• Work instructions
Apart from the pictures, the listing is to be returned exactly.

• Input data

□ □ □ □ □

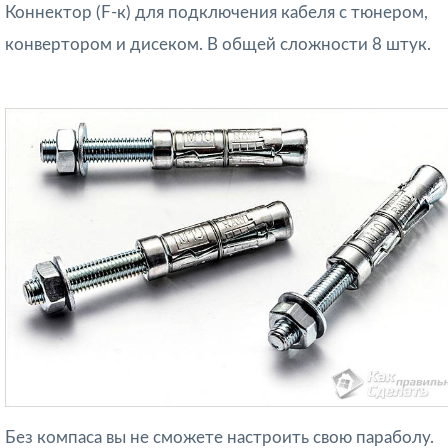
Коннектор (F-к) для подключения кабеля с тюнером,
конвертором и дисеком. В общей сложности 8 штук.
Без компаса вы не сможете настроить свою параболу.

□ □ □ □ □

• Exercise response
Коннектор (F-к) для подключения кабеля с тюнером,
конвертором и дисеком. В общей сложности 8 штук.
Без компаса вы не сможете настроить свою параболу.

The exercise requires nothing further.